'Impartiality in Africa coverage hard to achieve'

"Pathé News filmed the Duke of Windsor in South Wales in the 1920s, when the heir apparent responded to mass unemployment with the wise yet provocative observation: "Something must be done."

In 1984, Michael Buerk for the BBC stood in Ethiopia, by the wall that separated those who would live from those who would die.

Today, we are confronted by a blur of young, black faces, crawling with flies, too common to be distinctive.

The ubiquity of Third World crises has spawned the notion of "donor fatigue" and news editors ask of their correspondents: "Where's the edge? What's different?"

The idea of going to Kenya to report on a campaign for a long-term approach to emergencies, albeit amid the destitute, starving and the thirsty in the Northwest — while tourists enjoyed the holiday resorts in the East — was not an easy sell.

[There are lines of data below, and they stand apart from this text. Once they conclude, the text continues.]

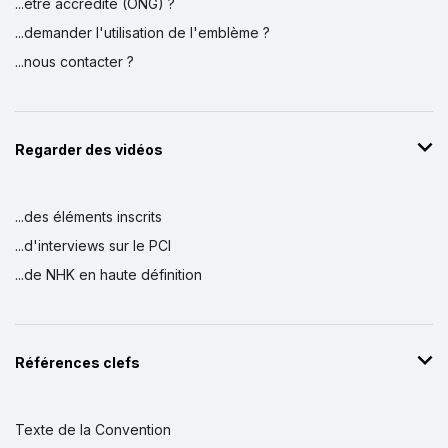
...être accrédité (ONG) ?
...demander l'utilisation de l'emblème ?
...nous contacter ?
Regarder des vidéos
...des éléments inscrits
...d'interviews sur le PCI
...de NHK en haute définition
Références clefs
Texte de la Convention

But ITV News is going and will report on a people living on the edge.

We'll witness livestock replenishment, where 80 per cent of animals have died in recent droughts, destroying food, milk and wealth at a stroke.

We will see water supply work — boreholes, wells and storage networks — where drought condemns thousands to the brink of death.

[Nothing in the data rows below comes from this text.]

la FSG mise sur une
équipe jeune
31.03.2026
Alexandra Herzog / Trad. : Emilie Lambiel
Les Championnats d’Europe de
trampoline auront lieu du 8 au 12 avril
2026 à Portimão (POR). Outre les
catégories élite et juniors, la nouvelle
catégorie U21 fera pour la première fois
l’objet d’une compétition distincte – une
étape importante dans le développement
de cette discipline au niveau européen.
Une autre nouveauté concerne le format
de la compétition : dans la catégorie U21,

And we will analyse the emergence of co-operatives, restoring economic power to the downtrodden, rural nomads in a way reminiscent of the movement in Victorian England that empowered urban artisans and rural workers a century and a half ago.

These are just three examples of the strategy the charity CARE International, of which I am a patron, wants adopted.

The sticking-plaster approach of millions of dollars, lobbed at a crisis as its images and emotional challenge hit our screens, has an effect. But it is not having a durable effect. This strategy might.

Buerk redefined "RI" (reporter involvement) — the zenith of "show and tell" TV. But he fired a new debate, about which John Simpson and Jon Snow have both written eloquently in their autobiographies.

Reporters are finding it increasingly hard to stand and look on. The crucial limitation of impartiality is hard to hold to when confronted with another dying child, dispossessed family or abandoned mother whose man has been forced to become a 21st century "hunter-gatherer".

Geldof and Bono take well-earned praise for Band Aid, Live 8, debt relief and a growing, global consciousness. But Buerk lit the fuse.

Today's reporters wrestle with finding ways of describing plans for the long-term cure. It will be a much tougher call. But it is a vital call for journalists and for the starving."